Design and Development of Light Weight Flexible Power Transmission Shaft for High Speed Fighter Aircraft Application 2005-26-340

Light weight, high speed, compact power transmission shafts transmit torque through diaphragm type flexible discs whose planes are normal to the torque axis. The angular and axial misalignments are obtained by material flexure of these thin diaphragms within elastic limits. These shafts have multiple diaphragms used in series so that each diaphragm shares a portion of the total misalignment. Such shafts are used in high speed aircraft coupling engine mounted accessory gear box and aircraft mounted accessory gearbox. This paper deals with the design and development of light weight flexible power transmission shaft for high speed fighter aircraft application keeping critical speeds and weight as the design criteria.
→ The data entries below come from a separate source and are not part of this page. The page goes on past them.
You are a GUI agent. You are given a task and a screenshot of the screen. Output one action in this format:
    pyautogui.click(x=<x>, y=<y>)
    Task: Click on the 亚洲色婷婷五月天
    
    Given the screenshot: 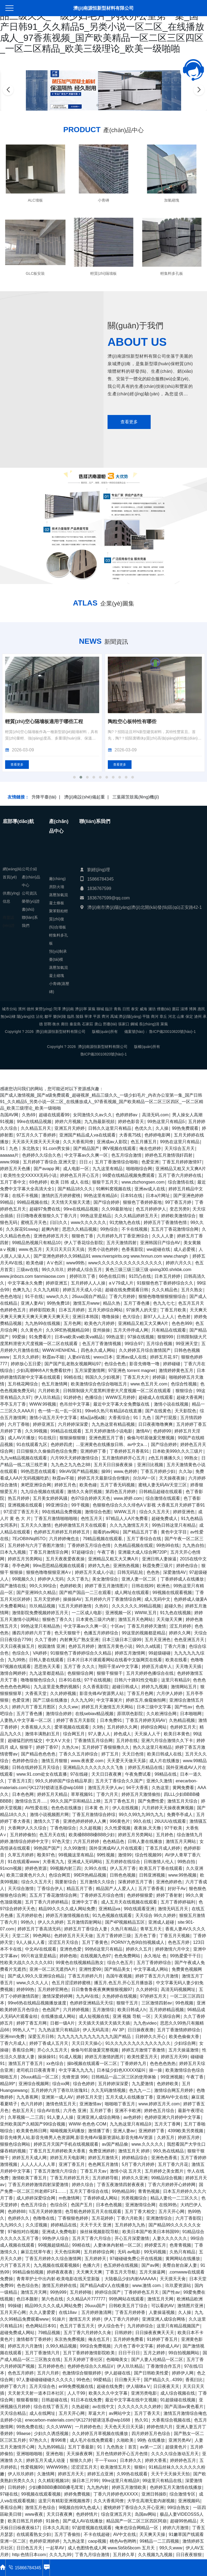 What is the action you would take?
    pyautogui.click(x=51, y=1236)
    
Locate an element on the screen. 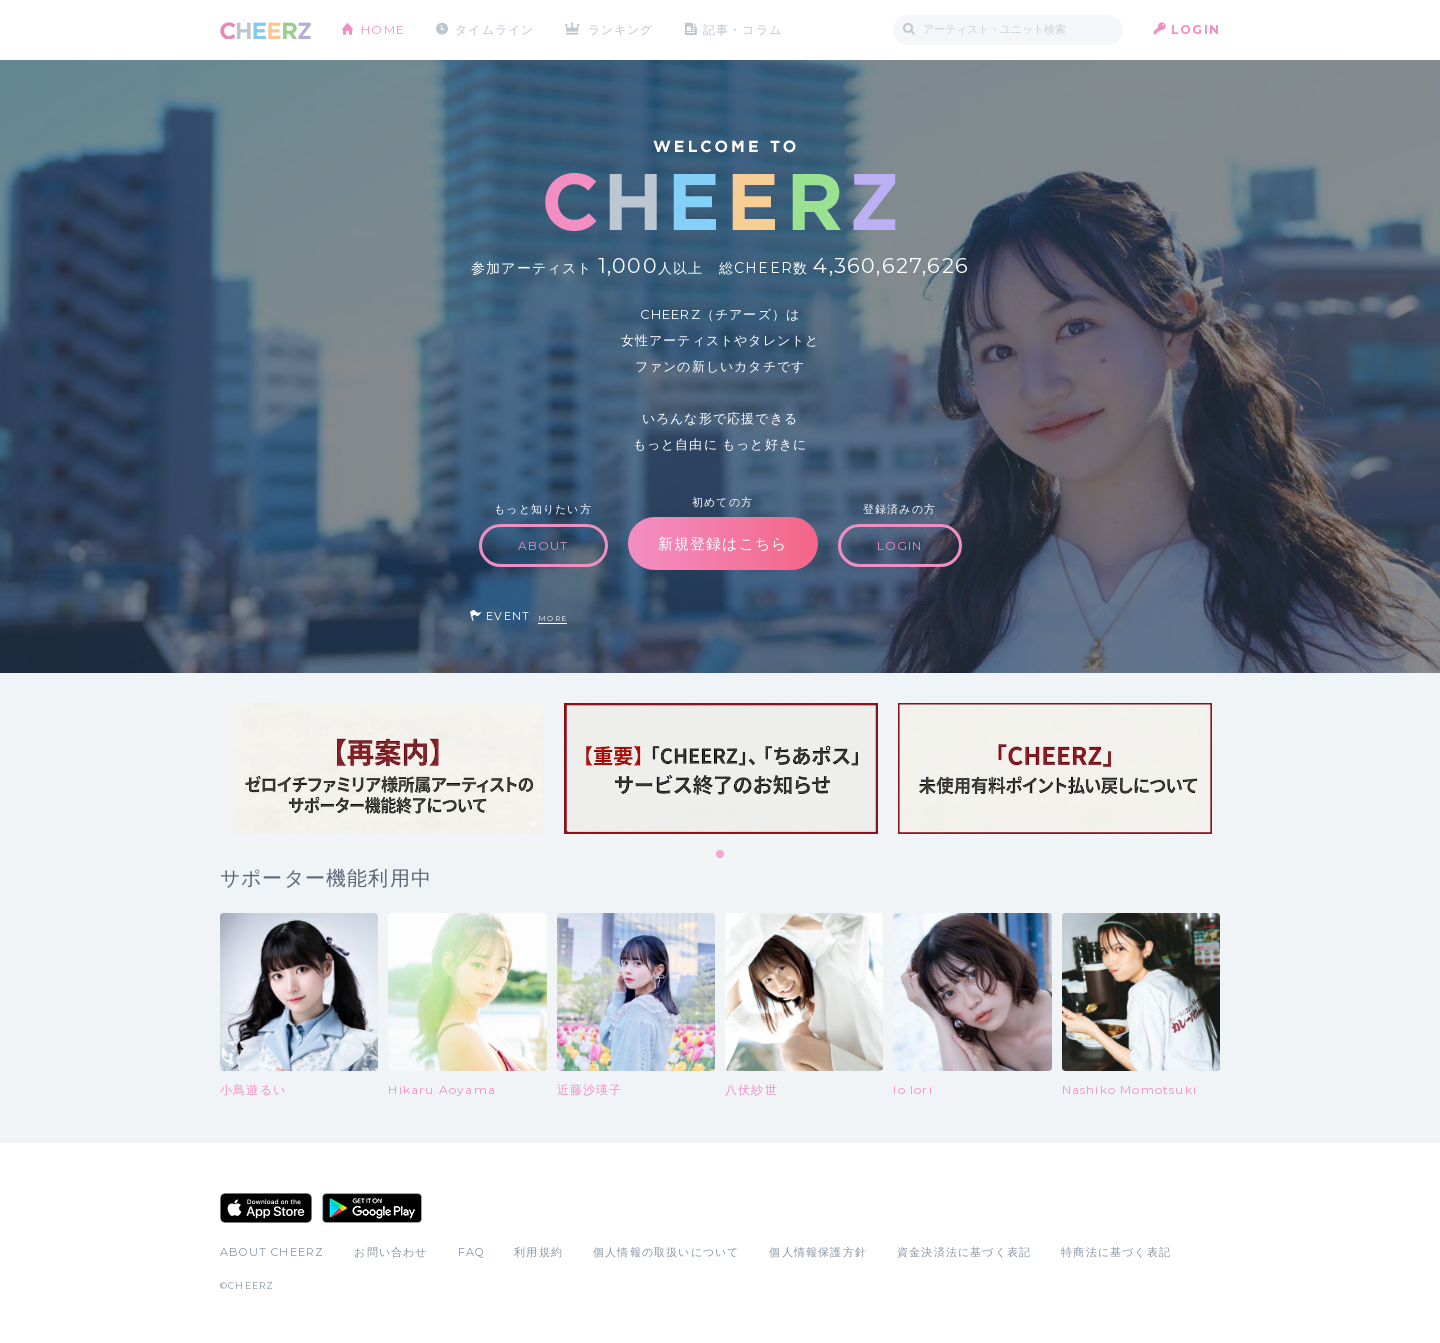 This screenshot has width=1440, height=1343. ABOUT is located at coordinates (543, 545).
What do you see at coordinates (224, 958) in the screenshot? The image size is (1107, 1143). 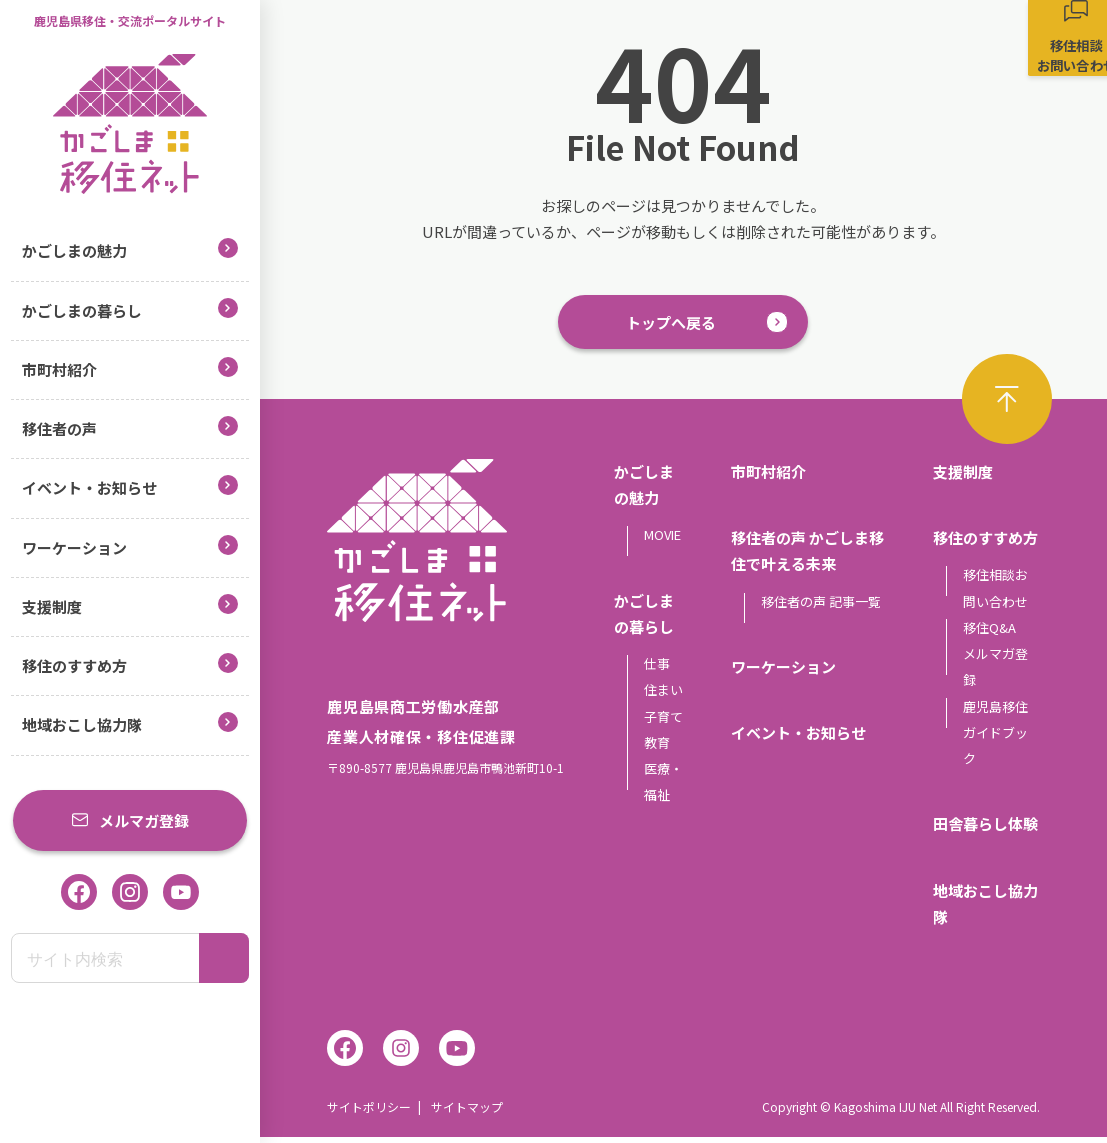 I see `[検索]` at bounding box center [224, 958].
Since the number of design constraints is more, finite element analysis has been used as an effective tool for trying out various design iterations so that all the design constraints are met. Initially a configuration of the PTO shaft has been designed based on the torque capacity and envelope specified and a finite element model has been developed. The PTO shaft being made of thin walled cross sections, it is modelled using quadratic shell elements. The inertias due to AMAGB and Engine are lumped as inertia elements at appropriate locations. Based on the torque carrying capacity and three critical speed requirements, number of analysis/design iterations have been made before arriving at the final design configuration accommodating all the design constraints. The analysis results of the final design have been validated using simplified analytical math models. The effect of centrifugal stiffening, and manufacturing tolerance on the critical speeds and the misalignment stress have also been studied [1,2]. Based on the design, the prototype of the power transmission shaft has been made and has successfully undergone development tests. The critical speed of the shaft estimated using modal testing has been compared with the ones obtained using finite element analysis [3].